Exercise goal ->
Beginning with the line that holds "Outline **right lung" and ending with the last line of the entries, please output each line exactly, apart from any pictures.

Task inputs ->
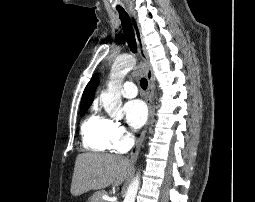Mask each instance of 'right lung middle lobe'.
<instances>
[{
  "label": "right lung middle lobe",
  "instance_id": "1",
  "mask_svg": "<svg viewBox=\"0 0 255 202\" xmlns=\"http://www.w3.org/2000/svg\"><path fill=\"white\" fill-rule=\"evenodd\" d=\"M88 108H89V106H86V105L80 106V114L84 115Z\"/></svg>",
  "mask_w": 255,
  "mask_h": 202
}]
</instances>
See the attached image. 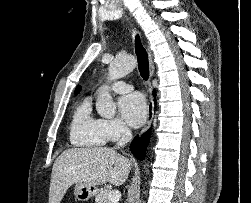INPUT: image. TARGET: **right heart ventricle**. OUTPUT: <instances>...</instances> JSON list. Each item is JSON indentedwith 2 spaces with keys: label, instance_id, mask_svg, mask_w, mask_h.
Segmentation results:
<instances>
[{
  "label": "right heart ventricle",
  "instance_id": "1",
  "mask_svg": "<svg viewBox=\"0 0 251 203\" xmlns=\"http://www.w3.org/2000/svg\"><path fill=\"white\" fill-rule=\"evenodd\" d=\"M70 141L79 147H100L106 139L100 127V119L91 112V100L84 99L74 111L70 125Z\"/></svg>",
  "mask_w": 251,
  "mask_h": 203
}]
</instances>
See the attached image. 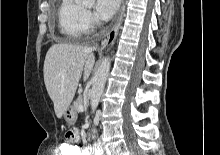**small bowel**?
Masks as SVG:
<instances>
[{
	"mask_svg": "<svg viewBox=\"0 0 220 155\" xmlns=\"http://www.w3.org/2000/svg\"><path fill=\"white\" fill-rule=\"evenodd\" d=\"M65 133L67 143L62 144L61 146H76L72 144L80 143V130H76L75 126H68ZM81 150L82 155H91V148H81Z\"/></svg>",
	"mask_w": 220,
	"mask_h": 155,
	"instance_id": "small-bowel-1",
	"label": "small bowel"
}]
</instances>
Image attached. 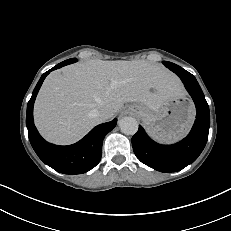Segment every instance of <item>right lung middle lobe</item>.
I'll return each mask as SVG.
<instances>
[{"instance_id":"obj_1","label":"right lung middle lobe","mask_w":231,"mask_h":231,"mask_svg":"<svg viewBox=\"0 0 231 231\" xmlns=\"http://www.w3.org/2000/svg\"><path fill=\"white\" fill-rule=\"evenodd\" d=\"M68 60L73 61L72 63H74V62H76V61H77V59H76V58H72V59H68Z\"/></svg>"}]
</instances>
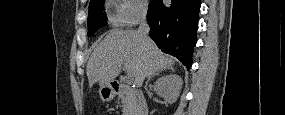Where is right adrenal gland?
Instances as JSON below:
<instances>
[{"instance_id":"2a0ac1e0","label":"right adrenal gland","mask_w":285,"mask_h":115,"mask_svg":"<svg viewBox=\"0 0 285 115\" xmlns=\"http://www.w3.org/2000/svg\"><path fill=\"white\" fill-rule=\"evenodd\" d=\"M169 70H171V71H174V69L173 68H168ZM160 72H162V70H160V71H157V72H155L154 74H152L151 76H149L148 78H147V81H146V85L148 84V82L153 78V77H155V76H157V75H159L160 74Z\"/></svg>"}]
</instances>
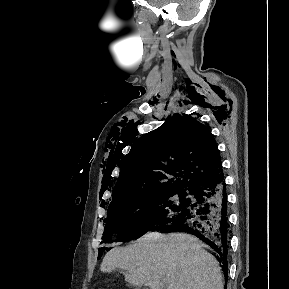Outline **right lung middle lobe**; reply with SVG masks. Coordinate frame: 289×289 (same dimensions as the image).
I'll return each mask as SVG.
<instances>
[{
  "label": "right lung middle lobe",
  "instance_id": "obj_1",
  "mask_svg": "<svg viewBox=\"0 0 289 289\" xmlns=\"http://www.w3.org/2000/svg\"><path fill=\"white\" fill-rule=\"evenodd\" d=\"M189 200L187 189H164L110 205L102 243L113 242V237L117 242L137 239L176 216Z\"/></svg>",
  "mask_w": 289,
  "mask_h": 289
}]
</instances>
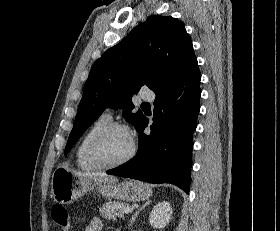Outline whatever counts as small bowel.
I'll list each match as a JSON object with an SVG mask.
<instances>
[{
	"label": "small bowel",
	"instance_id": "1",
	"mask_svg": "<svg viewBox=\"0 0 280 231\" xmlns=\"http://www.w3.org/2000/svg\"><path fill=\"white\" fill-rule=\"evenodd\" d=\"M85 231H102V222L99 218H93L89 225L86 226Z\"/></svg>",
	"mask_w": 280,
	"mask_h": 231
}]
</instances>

Finished exercise ->
Outline **right lung middle lobe**; reply with SVG masks. Coordinate frame: 289×289 (same dimensions as the image).
I'll return each mask as SVG.
<instances>
[{
  "label": "right lung middle lobe",
  "instance_id": "obj_1",
  "mask_svg": "<svg viewBox=\"0 0 289 289\" xmlns=\"http://www.w3.org/2000/svg\"><path fill=\"white\" fill-rule=\"evenodd\" d=\"M189 200L187 189H164L110 205L102 243L113 242V237L117 242L137 239L176 216Z\"/></svg>",
  "mask_w": 289,
  "mask_h": 289
}]
</instances>
Outline whatever counts as small bowel.
I'll list each match as a JSON object with an SVG mask.
<instances>
[{
	"label": "small bowel",
	"instance_id": "1",
	"mask_svg": "<svg viewBox=\"0 0 280 231\" xmlns=\"http://www.w3.org/2000/svg\"><path fill=\"white\" fill-rule=\"evenodd\" d=\"M85 231H102V222L99 218H93L89 225L86 226Z\"/></svg>",
	"mask_w": 280,
	"mask_h": 231
}]
</instances>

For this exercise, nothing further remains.